The relative singular values in Fig.5a are dramatically lower for \(S_{2,NLSA}\) and beyond compared to \(S_{2,SVD}\). This again suggests the ability for NLSA to clearly identify true signal in the data and separate it from the noise. Looking at Fig. 5b, we see a clear trend in \(V_{1,NLSA}\) and \(V_{2,NLSA}\) reminiscent of the sigmoidal concentrations imparted in the simulations despite the inclusion of timing jitter. The same cannot be said for any of the first five SVD right singular vectors (Fig. 5c). Applying a sigmoidal fit to \(V_{2,NLSA}\) in Fig. 5d resulted in a relaxation time of \(\tau _{NLSA}=4.5\pm 0.2 ps\) (\(R^2=0.987\)). Despite the systematic shift in absolute relaxation time caused by pulse broadening and the necessary use of a large concatenation window (18% of N), the method remains highly effective for the qualitative identification of structural dynamics, however with quantitative limitations in extreme noise environments. In contrast, attempts to fit any of the first five SVD right singular vectors were unsuccessful at yielding a physically useful relaxation time. In fact, the first mode to potentially exhibit the expected kinetics is \(V_{10,SVD}\) (\(R^2=0.026\)), shown in Fig. 5e. The relaxation time extracted from the fit is \(\tau _{SVD}=3.2\pm 2.3\) ps. Although this time is relatively near what we expect, the fit would provide no confidence to an experimentalist without prior knowledge of the system. This further showcases the power of NLSA over SVD at isolating time-domain information from weak and noisy datasets.

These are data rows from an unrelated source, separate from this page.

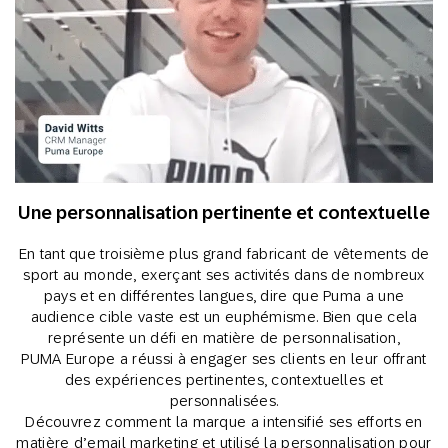
Une personnalisation pertinente et contextuelle
En tant que troisième plus grand fabricant de vêtements de
sport au monde, exerçant ses activités dans de nombreux
pays et en différentes langues, dire que Puma a une
audience cible vaste est un euphémisme. Bien que cela
représente un défi en matière de personnalisation,
PUMA Europe a réussi à engager ses clients en leur offrant
des expériences pertinentes, contextuelles et
personnalisées.
Découvrez comment la marque a intensifié ses efforts en
matière d’email marketing et utilisé la personnalisation pour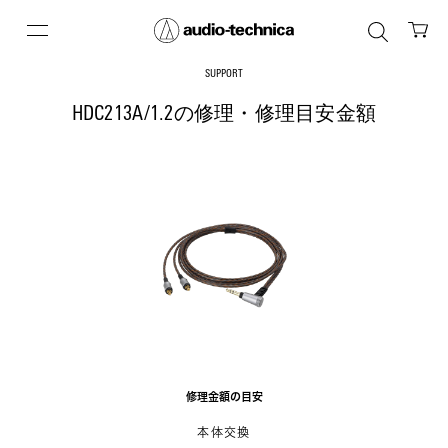
SUPPORT
HDC213A/1.2の修理・修理目安金額
修理金額の目安
本体交換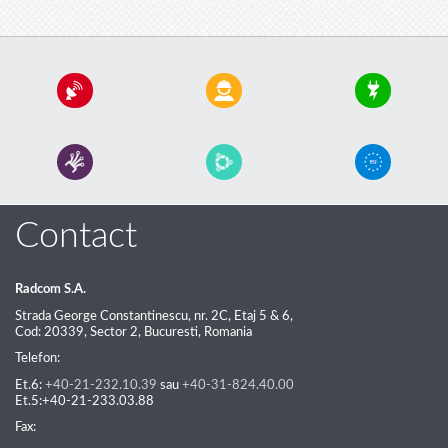
Contact
Radcom S.A.
Strada George Constantinescu, nr. 2C,
Etaj 5 & 6,
Cod:
20339
,
Sector 2
,
Bucuresti
,
Romania
Telefon:
Et.6:
+40-21-232.10.39
sau
+40-31-824.40.00
Et.5:
+40-21-233.03.88
Fax: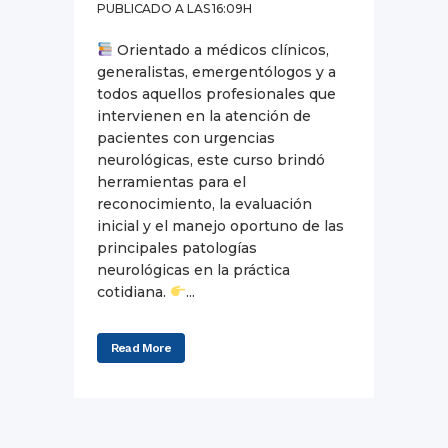
PUBLICADO A LAS 16:09H
Orientado a médicos clínicos,
generalistas, emergentólogos y a
todos aquellos profesionales que
intervienen en la atención de
pacientes con urgencias
neurológicas, este curso brindó
herramientas para el
reconocimiento, la evaluación
inicial y el manejo oportuno de las
principales patologías
neurológicas en la práctica
cotidiana.
...
Read More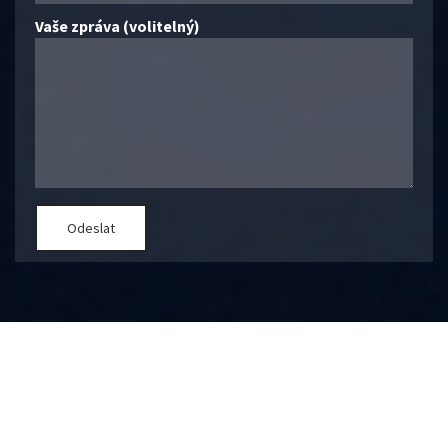
Vaše zpráva (volitelný)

Given the simplicity of this two-state system and the linear nature of the concentration mixing, the spatial components from NLSA and SVD are similar (see S.I. Figure S2). However, since the modes of interest are clear using NLSA, reconstructions can be made using only the first two modes. For SVD in this and many other cases analyzed in this work, the modes of interest are not distinguished as easily. Thus, more modes must be kept in an SVD reconstruction to reach the noise floor and have confidence that all real signal is preserved. In doing so, there is a larger likelihood of returning some spatial (q-domain) noise into the dataset (see Supplementary Information, Noise Estimation in Reconstructed Data and Fig. S4).

Fig. 6
Fig. 6The alternative text for this image may have been generated using AI.
Full size image

Plots of kinetic data extracted using NLSA and SVD from 5 replicates of simulated PYP TR-SAXS difference intensity data for each pair of parameters. The relaxation rates extracted from fitting (a) NLSA and (b) SVD modes. Also plotted are the squared residuals scaled by the squared amplitude of the sigmoid fit to (c) NLSA and (d) SVD modes. Error bars for each plot are the 95% confidence interval given by the standard deviation of the replicates.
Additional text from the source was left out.